Book Review: WV coal mine wars: a story of love, loss, greed, and grace
Summary: 5 Stars

Giardina gives voice to Appalachian mountain folks, their deep rootedness to place, and the terrible price they paid for justice and liberty in a tragic and ongoing chapter in American history. Her characters tell their stories of lives and livelihoods in West Virginia coal country, and their epic fight to save their dignity and freedom. Of family land stolen by the coal companies. Of the poverty of mining towns. Of the courageous men and women who risked their lives and defied big coal to unionize. The story culminates in the Battle of Blair Mountain where the United States Army and state government law enforcement, siding with big business, join coal company thugs to brutally beat-down pro-union miners and their families. And yet ultimately, this is not a story of defeat. It is a story of resilience and grace and the good fight. And the fight goes on today in Appalachia. The battlelines have shifted to the radical scorched earth practices of "mountaintop removal" that destroy mountains, bury mountain streams under rubble, and threaten the health and vitality of local communities (see: http://ilovemountains.org/resources/). With luck, we'll have a new generation of men and women fighting the structures of power and domination that permit this obscene practice.

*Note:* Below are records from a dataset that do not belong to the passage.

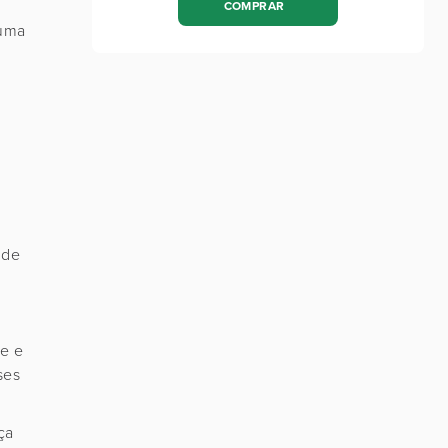
COMPRAR
 uma
 de
de e
ses
ça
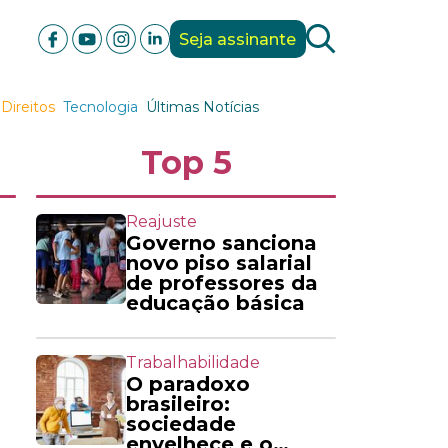
Seja assinante
Direitos
Tecnologia
Últimas Notícias
Top 5
Reajuste
Governo sanciona
novo piso salarial
de professores da
educação básica
Trabalhabilidade
O paradoxo
brasileiro:
sociedade
envelhece e o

Book Review: an excellent read; hard to put down
Summary: 5 Stars

Giardina wove the history of the West Virginia Mine Wars into an eloquent novel, not only entertaining, but informing the reader. The story is heart-rendering in that so many lives are torn apart by the endless greed of coal operators. The heros of the book are many, those Appalachians who stood up for the freedom that had been promised to them. This is one of the best books I have read recently, and I would recommend it to all, particularly if you are interested in an untold story of American history.